• REQUIRED WORK: Begin at the line with "but we’re going" and return each line through the final one of the listing below, exactly as written.

[Opening THE DATA section]

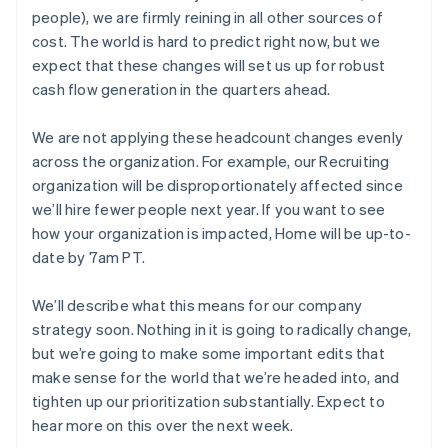
ギリシア
people), we are firmly reining in all other sources of
English
クロアチア
cost. The world is hard to predict right now, but we
English
Italiano
expect that these changes will set us up for robust
ジブラルタル
cash flow generation in the quarters ahead.
English
シンガポール
We are not applying these headcount changes evenly
English
简体中文
スイス
across the organization. For example, our Recruiting
Deutsch
Français
Italiano
English
organization will be disproportionately affected since
スウェーデン
we’ll hire fewer people next year. If you want to see
Svenska
English
how your organization is impacted, Home will be up-to-
スペイン
date by 7am PT.
Español
English
スロバキア
English
We’ll describe what this means for our company
スロベニア
strategy soon. Nothing in it is going to radically change,
English
Italiano
but we’re going to make some important edits that
タイ
make sense for the world that we’re headed into, and
ไทย
English
チェコ共和国
tighten up our prioritization substantially. Expect to
English
hear more on this over the next week.
デンマーク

[Closing THE DATA section]

• WRITTEN SOLUTION:
but we’re going to make some important edits that
タイ
make sense for the world that we’re headed into, and
ไทย
English
チェコ共和国
tighten up our prioritization substantially. Expect to
English
hear more on this over the next week.
デンマーク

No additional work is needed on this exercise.